I’ve gone through a lot of change in the last year. I’ve had to come to terms with a lot of things including my health, my life, and my relationship status (or rather my lack of one). I was used to being in a relationship with someone. I was married and when that fell apart I jumped into another relationship way too fast and was engaged. And now, it has taken nearly a year for me to come to terms with the fact that I am single again. But being single is not the end of the world. In fact, there are some pretty awesome things about being where I am in life right now.
Looking at the facts, from where I was as an emotionally abused housewife unable to get out until now, I call this Freedom. It was a fight and a struggle but, I have my own vehicle now. I’m not bound to a location or at the mercy of my family to take me if I need or want to go somewhere. If I want to go see friends, I go. I don’t have to ask permission or argue about why I need the truck. It’s mine, its my time, and I can use it how I want to. No guilt trips, no worries, and no arguments are happening over my wanting to get out of the house.
Having my own job is a similar thing. Its my money. I spend it how I choose. I don’t have anyone taking it to buy a bunch of things that I don’t use or need. And I don’t have to feel guilty for getting something that I want for myself. If I want to go to Starbucks, a movie, or out to dinner I can go and not have to justify it to anyone. If I want a new outfit or shoes, I can pick them out and decide what to spend.
Things are far different for me now than they were when I was married. I have been to see my family more often. I have my dog, Pippin. (Something I wanted but my ex would never agree to.) I have my own space and I don’t have to share that with anyone but my dog. He doesn’t hog the covers or the bed either. I am able to take care of myself. My health is a priority now. I go to the doctor, I get the medicine I need – when I need it, and I can take time to relax when I feel like I need it.
Those are all good things. There are many more that I could list. Maybe another post on the perks of being single is in order. For me, the most important part of this is figuring out who I am and what I want out of life. In so many ways I feel like I’ve been propelled back to when I was a teenager. I’m 35 years old and having to look at life from a whole new perspective. Coming to terms with the idea that what I wanted before may not be possible isn’t easy. I think it is necessary though. Reclaiming my life as my own and deciding what I want to do with that from this point forward is important to me.

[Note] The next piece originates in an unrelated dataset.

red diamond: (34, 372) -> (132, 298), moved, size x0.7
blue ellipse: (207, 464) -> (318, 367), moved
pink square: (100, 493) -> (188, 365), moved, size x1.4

I’ve come to embrace being single. I don’t date. I tried to do the online dating thing but found it to be lacking in responses and far too shallow in the ones I did get. Besises I really don’t see a reason to date. My lifestyle and what I want requires more of my time than I can expect a partner to spend on their own. Instead, I seek out new friendships and try to build a social circle. I plan excursions that create new experiences and allows me to fill the creative well. I don’t have to explain why I want to go to historical sites or browse antique shops. I don’t have to worry about what to do for a vacation whether I want to go to Disney World or take a cruise or just visit with family down by the beach. I can just do it. I admit that it would be nice to be able to share those experiences with someone but, I’m becoming somewhat selfish in my singleness. Having spent so much time thinking about what others in my life wanted or needed and conceding my needs for theirs, I think that I have earned some time to be a little selfish.

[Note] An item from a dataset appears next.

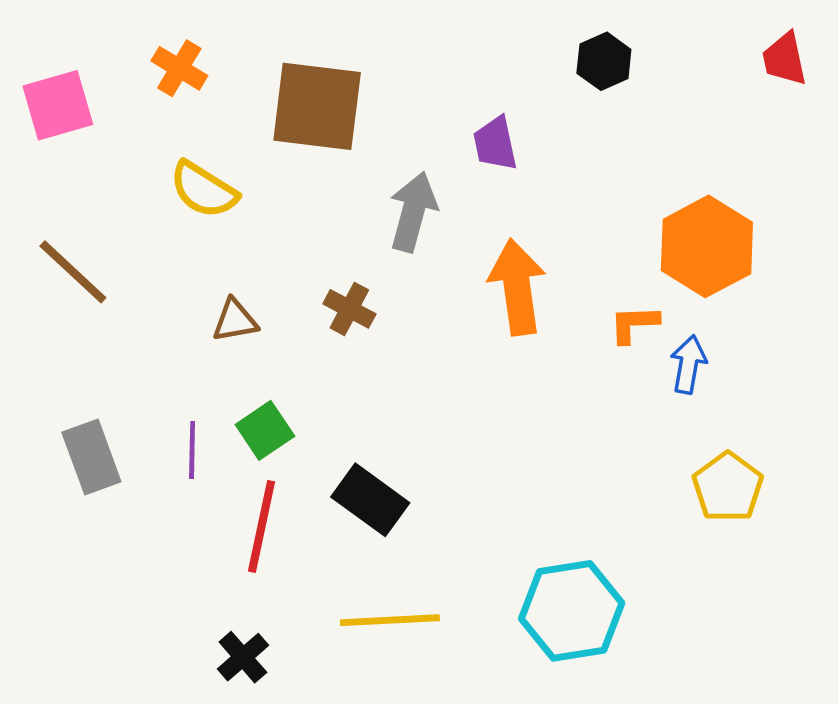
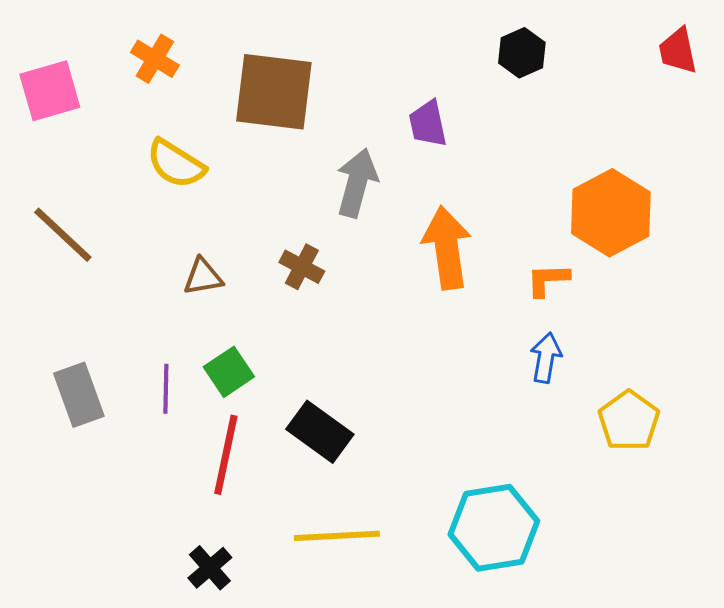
blue arrow: (688, 364) -> (546, 358), moved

Claiming an artistic life doesn’t have to mean being alone though. I know that. But, I’m selective in who I will share my life with on such an intimate level. The one thing I did learn being in relationships is that if you lose who you are in them, you miss the point entirely. I won’t say that I won’t ever be in another relationship. But I will say that I am worth the effort it takes to earn my trust and keep it. I will say that I won’t lower my standards for what I am seeking and I won’t give up my dreams or my art to have someone in my life. That would be denying who I am.
The next year or two is going to be about reclaiming my own life and my identity as a woman, as an artist, and as a human being. It takes self-care and exploration to do that. It takes time and that is something that I seem to have in abundance.